Despite the grim premise, the quirky characters lend a whimsical feel to the story, and Lahey is clever and inventive in imagining new technology while still dealing with relatable problems—the self-driving car won't let you leave without giving it a rating, and a hologram call still has trouble connecting. Some cultural aspects of this engaging story’s future may strike readers as discordant (three decades into the future, the movie Frozen still has cultural relevance, but people must explain the name "Einstein”), and the urgency of climate change see-saws: the planet’s lost clouds and the Antarctic ice shelf, but the main characters’ lives seem insulated from the consequences. The final revelation of who has been using the time portal, while not out of place thematically, is somewhat abrupt.
Lahey does, however, compellingly showcase 2050s technology, from homemade telekinesis machines to antigravity trucks.
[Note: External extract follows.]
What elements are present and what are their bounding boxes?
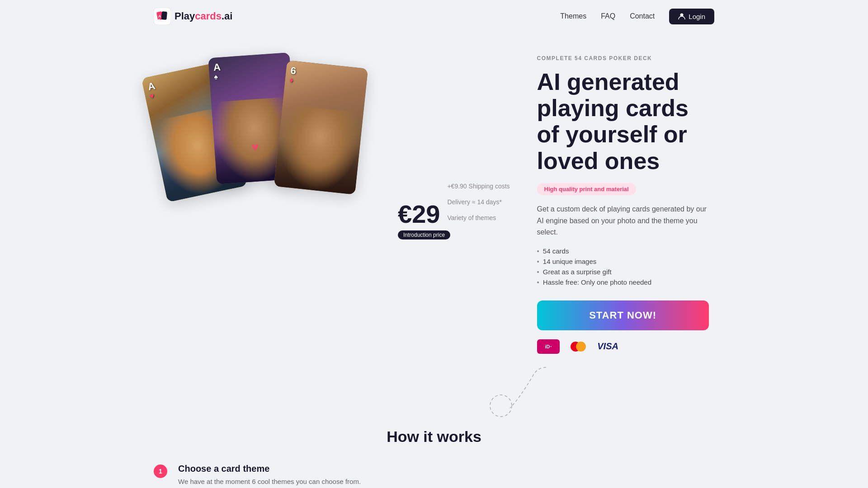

The plot builds slowly but deliberately, ratcheting up the interpersonal stakes before escalating sharply into a gunfight and an exciting high-tech chase that all culminates in a wilderness survival trek. Alternately funny and philosophical, this story paints a vivid, high-tech world while still packing an emotional punch.
Takeaway: This near-future story of a world ravaged by climate change will delight lovers of both romance and action sci-fi.
Great for fans of: Octavia E. Butler’s Parable of the Sower, Annalee Newitz’s Autonomous.